EBACE 2011: Software Developer Skynet Signs Up Jet Aviation
Skynet (Stand 860), an online provider of FBO pricing and booking services, has signed up Jet Aviation to trial its software at the latter’s London Biggin Hill facility. It also has signed contracts with Austria’s Caeroscene Flight Support, UK charter operator Synergy Aviation and two service providers–First Class Cars and Cuisine Air.
The Skynet software is intended to allow operators to view real-time pricing for handling at different locations, as well as rates for associated services, such as ground transportation and catering. They can also use the system to book handling directly with FBOs and handling agents, and this is their main motive for signing up.
Skynet managing director Tim Gill explained that the software allows all parties involved in managing a trip to have access to the information they need, to make bookings and to store account information.
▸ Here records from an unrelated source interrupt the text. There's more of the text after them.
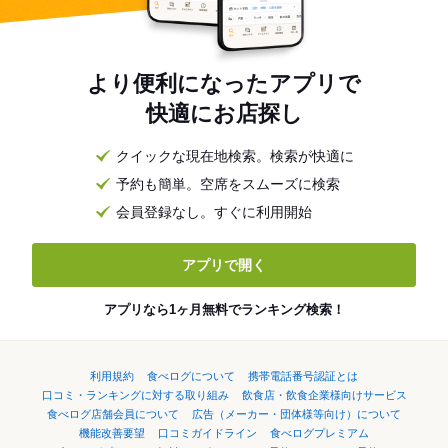
より便利になったアプリで
快適にお店探し
クイックな現在地検索。検索が快適に
予約も簡単。空席をスムーズに検索
会員登録なし。すぐに利用開始
アプリで開く
アプリなら1ヶ月無料でランキング検索！
利用規約
食べログについて
携帯電話番号認証とは
口コミ・ランキングに対する取り組み
飲食店・飲食企業様向けサービス
食べログ店舗会員について
広告（メーカー・団体様等向け）について
機能改善要望
口コミガイドライン
食べログプレミアム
This covers the aircraft operators themselves, FBO staff, flight planners and third-party service vendors. He claimed it is the only FBO management tool that allows FBOs to upload all real-time prices, and it allows operators to complete a full trip profile, including costs.
Operators and flight planners who are licensed users of Skynet will be able to create accounts in which they nominate their preferred suppliers at any given location, with specified contracted rates linked to a particular FBO. This should be more efficient for larger companies responsible for significant volumes of traffic through particular locations in that they will not have to specify a particular rate with a particular service provider each time one of their aircraft is in town.
Skynet will also display the status of orders for requested services with color coding and confirmation of the agreed rate for each of these. The system can automatically reissue supply orders for these services in the event that a flight’s arrival time changes, following an update from the FBO or operator.
The UK company has not yet finalized its complete pricing policy for licenses, with rates depending on the scale of the organization. For example, an FBO chain with 10 sites will pay a fee for each site but an unlimited number of users will be able to log on at each site. FBOs will have the option of paying a larger license fee to build their own online store to market specific services and goods. Eventually third-party service providers, such as local concierges or limousine providers, will pay a small fee for posting their rates.
In the first year, following a free trial period, Gill indicated that a single-site FBO “of a reasonable size” would pay approximately £5,000 ($8,000). This rate covers training and support, and in the second and subsequent years it would fall to about 25 percent of the initial rate. Skynet is also considering a pay-per-use charging option, and it is putting together a team of specialists to help initial users set up the system and input pricing data.